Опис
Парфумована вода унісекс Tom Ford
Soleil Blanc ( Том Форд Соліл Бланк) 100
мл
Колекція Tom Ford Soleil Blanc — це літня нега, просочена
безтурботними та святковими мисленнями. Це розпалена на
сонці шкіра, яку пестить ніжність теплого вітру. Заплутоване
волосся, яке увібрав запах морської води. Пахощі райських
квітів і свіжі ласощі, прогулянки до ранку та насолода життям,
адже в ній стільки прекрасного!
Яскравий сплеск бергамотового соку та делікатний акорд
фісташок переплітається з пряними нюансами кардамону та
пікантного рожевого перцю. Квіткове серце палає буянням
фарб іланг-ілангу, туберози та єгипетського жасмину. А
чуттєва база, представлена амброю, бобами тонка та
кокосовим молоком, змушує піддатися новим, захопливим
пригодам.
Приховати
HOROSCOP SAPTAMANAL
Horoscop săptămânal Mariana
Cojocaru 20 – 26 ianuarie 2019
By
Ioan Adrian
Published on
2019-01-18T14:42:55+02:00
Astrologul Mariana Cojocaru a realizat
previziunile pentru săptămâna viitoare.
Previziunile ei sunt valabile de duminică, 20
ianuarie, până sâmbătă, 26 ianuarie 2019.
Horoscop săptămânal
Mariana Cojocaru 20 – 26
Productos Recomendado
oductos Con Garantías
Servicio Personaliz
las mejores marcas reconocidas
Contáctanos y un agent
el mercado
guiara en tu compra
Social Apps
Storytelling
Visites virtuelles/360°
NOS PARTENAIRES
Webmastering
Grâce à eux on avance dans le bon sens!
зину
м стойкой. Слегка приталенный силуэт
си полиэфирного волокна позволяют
+ + + + + + +
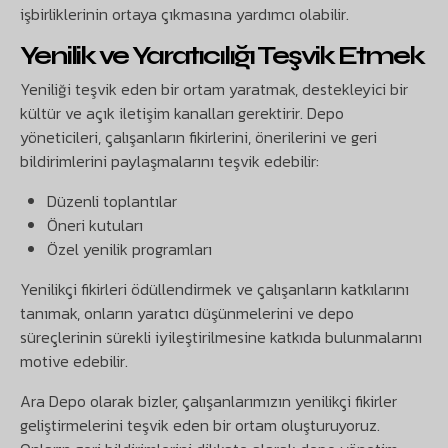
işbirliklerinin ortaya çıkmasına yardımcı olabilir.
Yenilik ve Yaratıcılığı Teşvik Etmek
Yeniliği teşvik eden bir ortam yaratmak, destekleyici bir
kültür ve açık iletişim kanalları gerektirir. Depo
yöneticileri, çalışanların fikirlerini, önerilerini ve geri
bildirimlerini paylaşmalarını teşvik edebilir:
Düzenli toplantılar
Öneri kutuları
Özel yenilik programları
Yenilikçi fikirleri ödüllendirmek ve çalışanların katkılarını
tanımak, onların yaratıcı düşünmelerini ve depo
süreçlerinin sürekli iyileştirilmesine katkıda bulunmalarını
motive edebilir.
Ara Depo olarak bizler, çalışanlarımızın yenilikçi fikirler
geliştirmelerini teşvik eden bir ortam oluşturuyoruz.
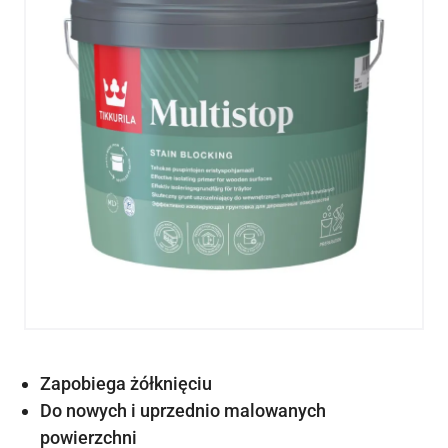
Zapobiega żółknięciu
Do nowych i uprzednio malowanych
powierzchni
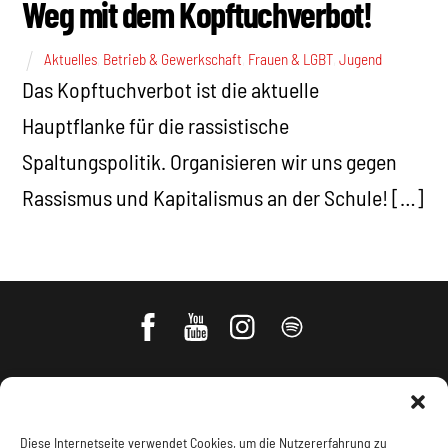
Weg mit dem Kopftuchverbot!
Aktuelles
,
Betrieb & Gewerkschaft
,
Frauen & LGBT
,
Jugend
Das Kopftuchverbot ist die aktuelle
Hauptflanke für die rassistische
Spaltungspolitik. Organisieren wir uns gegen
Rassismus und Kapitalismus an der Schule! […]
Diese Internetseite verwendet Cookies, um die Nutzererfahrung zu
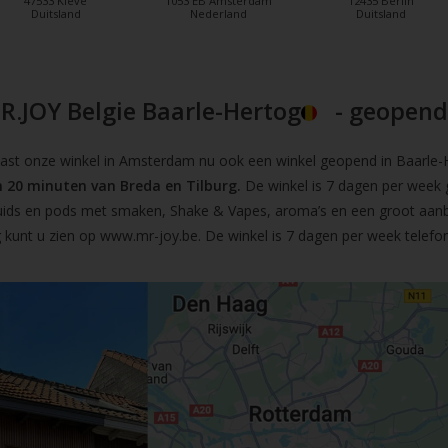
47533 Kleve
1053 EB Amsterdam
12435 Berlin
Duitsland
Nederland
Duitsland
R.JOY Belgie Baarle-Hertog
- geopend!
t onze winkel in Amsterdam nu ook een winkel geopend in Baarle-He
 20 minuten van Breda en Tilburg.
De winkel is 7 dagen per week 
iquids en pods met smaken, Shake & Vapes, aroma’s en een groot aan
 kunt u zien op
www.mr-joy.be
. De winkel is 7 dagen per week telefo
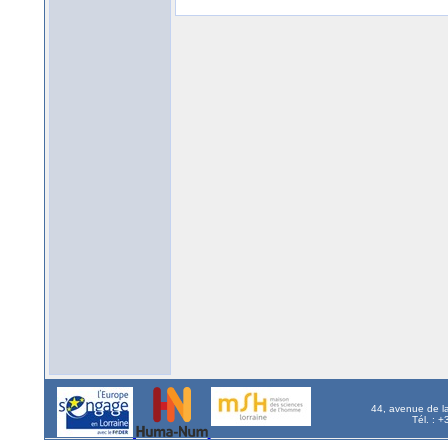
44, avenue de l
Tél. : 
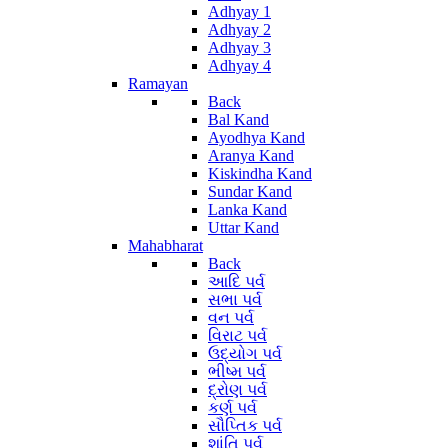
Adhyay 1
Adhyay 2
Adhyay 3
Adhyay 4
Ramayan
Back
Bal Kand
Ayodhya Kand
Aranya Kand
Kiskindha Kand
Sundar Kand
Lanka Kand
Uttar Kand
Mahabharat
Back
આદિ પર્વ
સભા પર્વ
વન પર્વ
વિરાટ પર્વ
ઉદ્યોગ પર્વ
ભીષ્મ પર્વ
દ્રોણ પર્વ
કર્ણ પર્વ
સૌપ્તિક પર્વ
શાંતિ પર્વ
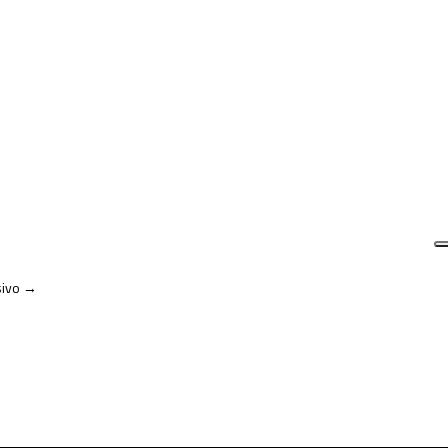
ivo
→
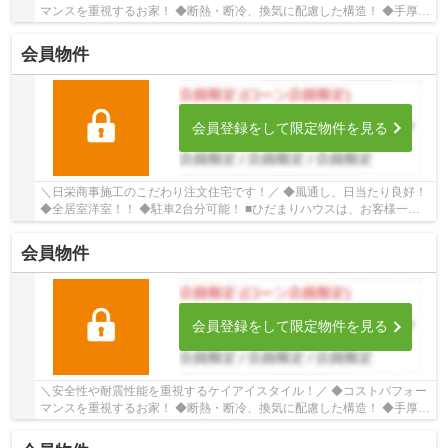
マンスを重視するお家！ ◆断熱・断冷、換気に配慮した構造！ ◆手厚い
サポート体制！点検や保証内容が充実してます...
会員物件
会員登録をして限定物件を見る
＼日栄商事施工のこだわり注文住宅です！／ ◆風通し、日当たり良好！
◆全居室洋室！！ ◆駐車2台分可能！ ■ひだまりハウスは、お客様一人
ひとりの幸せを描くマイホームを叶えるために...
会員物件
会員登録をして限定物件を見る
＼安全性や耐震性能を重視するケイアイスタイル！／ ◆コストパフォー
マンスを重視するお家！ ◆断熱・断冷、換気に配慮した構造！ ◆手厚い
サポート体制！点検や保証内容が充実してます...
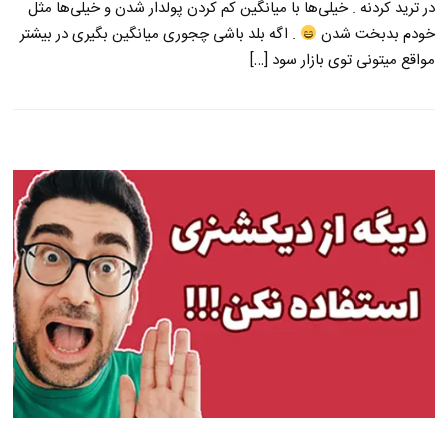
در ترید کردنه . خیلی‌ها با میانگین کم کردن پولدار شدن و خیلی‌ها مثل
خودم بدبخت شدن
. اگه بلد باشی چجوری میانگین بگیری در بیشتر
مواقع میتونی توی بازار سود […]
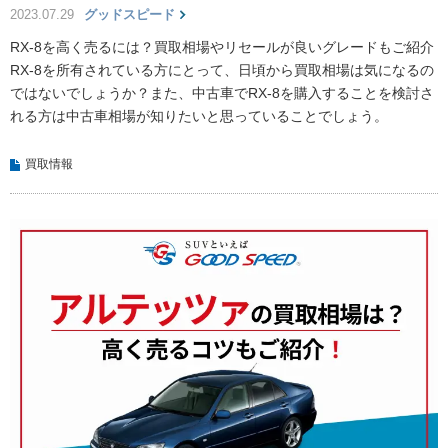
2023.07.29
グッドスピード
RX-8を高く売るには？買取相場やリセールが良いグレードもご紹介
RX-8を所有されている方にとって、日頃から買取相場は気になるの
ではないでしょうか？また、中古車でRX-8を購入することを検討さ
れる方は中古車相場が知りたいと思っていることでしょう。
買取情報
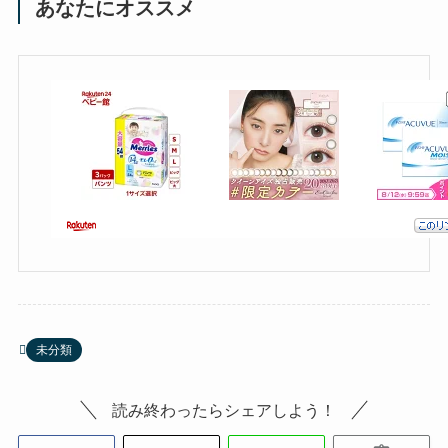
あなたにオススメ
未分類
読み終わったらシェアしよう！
+ + + + + + +
The reply should hold exactly the lines above, starting at the line with "1053 EB Amsterdam" and ending at the line with "読み終わったらシェアしよう！", and no pictures.

1053 EB Amsterdam
12435 Berlin
Duitsland
Nederland
Duitsland
R.JOY Belgie Baarle-Hertog
- geopend!
t onze winkel in Amsterdam nu ook een winkel geopend in Baarle-He
 20 minuten van Breda en Tilburg.
De winkel is 7 dagen per week 
iquids en pods met smaken, Shake & Vapes, aroma’s en een groot aan
 kunt u zien op
www.mr-joy.be
. De winkel is 7 dagen per week telefo
44, avenue de l
Tél. : 
Adhyay 1
Adhyay 2
Adhyay 3
Adhyay 4
Ramayan
Back
Bal Kand
Ayodhya Kand
Aranya Kand
Kiskindha Kand
Sundar Kand
Lanka Kand
Uttar Kand
Mahabharat
Back
આદિ પર્વ
સભા પર્વ
વન પર્વ
વિરાટ પર્વ
ઉદ્યોગ પર્વ
ભીષ્મ પર્વ
દ્રોણ પર્વ
કર્ણ પર્વ
સૌપ્તિક પર્વ
શાંતિ પર્વ
ivo
→
マンスを重視するお家！ ◆断熱・断冷、換気に配慮した構造！ ◆手厚い
サポート体制！点検や保証内容が充実してます...
会員物件
会員登録をして限定物件を見る
＼日栄商事施工のこだわり注文住宅です！／ ◆風通し、日当たり良好！
◆全居室洋室！！ ◆駐車2台分可能！ ■ひだまりハウスは、お客様一人
ひとりの幸せを描くマイホームを叶えるために...
会員物件
会員登録をして限定物件を見る
＼安全性や耐震性能を重視するケイアイスタイル！／ ◆コストパフォー
マンスを重視するお家！ ◆断熱・断冷、換気に配慮した構造！ ◆手厚い
サポート体制！点検や保証内容が充実してます...
در ترید کردنه . خیلی‌ها با میانگین کم کردن پولدار شدن و خیلی‌ها مثل
خودم بدبخت شدن
. اگه بلد باشی چجوری میانگین بگیری در بیشتر
مواقع میتونی توی بازار سود […]
2023.07.29
グッドスピード
RX-8を高く売るには？買取相場やリセールが良いグレードもご紹介
RX-8を所有されている方にとって、日頃から買取相場は気になるの
ではないでしょうか？また、中古車でRX-8を購入することを検討さ
れる方は中古車相場が知りたいと思っていることでしょう。
買取情報
あなたにオススメ
未分類
読み終わったらシェアしよう！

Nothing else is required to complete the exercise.